Exercise prompt: Leave out the pictures and repeat everything else in the records exactly.
*** Data listing ***
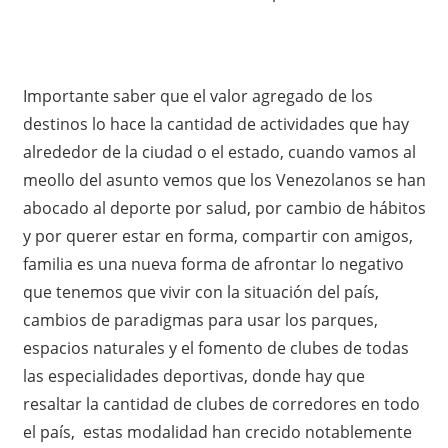
Importante saber que el valor agregado de los
destinos lo hace la cantidad de actividades que hay
alrededor de la ciudad o el estado, cuando vamos al
meollo del asunto vemos que los Venezolanos se han
abocado al deporte por salud, por cambio de hábitos
y por querer estar en forma, compartir con amigos,
familia es una nueva forma de afrontar lo negativo
que tenemos que vivir con la situación del país,
cambios de paradigmas para usar los parques,
espacios naturales y el fomento de clubes de todas
las especialidades deportivas, donde hay que
resaltar la cantidad de clubes de corredores en todo
el país, estas modalidad han crecido notablemente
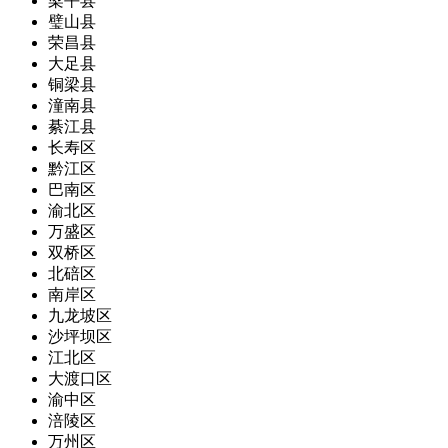
梁平县
璧山县
荣昌县
大足县
铜梁县
潼南县
綦江县
长寿区
黔江区
巴南区
渝北区
万盛区
双桥区
北碚区
南岸区
九龙坡区
沙坪坝区
江北区
大渡口区
渝中区
涪陵区
万州区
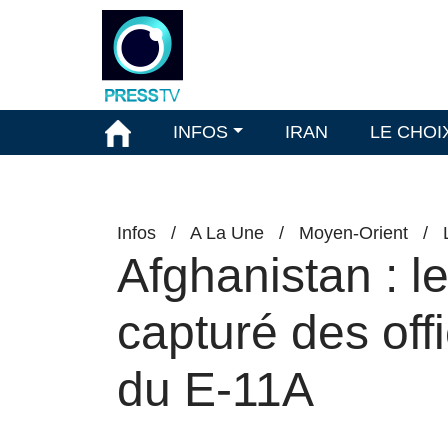
INFOS
IRAN
LE CHOI
Infos
/
A La Une
/
Moyen-Orient
/
Afghanistan : l
capturé des offi
du E-11A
*** End of Data listing ***
Result:
Importante saber que el valor agregado de los
destinos lo hace la cantidad de actividades que hay
alrededor de la ciudad o el estado, cuando vamos al
meollo del asunto vemos que los Venezolanos se han
abocado al deporte por salud, por cambio de hábitos
y por querer estar en forma, compartir con amigos,
familia es una nueva forma de afrontar lo negativo
que tenemos que vivir con la situación del país,
cambios de paradigmas para usar los parques,
espacios naturales y el fomento de clubes de todas
las especialidades deportivas, donde hay que
resaltar la cantidad de clubes de corredores en todo
el país, estas modalidad han crecido notablemente
梁平县
璧山县
荣昌县
大足县
铜梁县
潼南县
綦江县
长寿区
黔江区
巴南区
渝北区
万盛区
双桥区
北碚区
南岸区
九龙坡区
沙坪坝区
江北区
大渡口区
渝中区
涪陵区
万州区
INFOS
IRAN
LE CHOI
Infos
/
A La Une
/
Moyen-Orient
/
Afghanistan : l
capturé des offi
du E-11A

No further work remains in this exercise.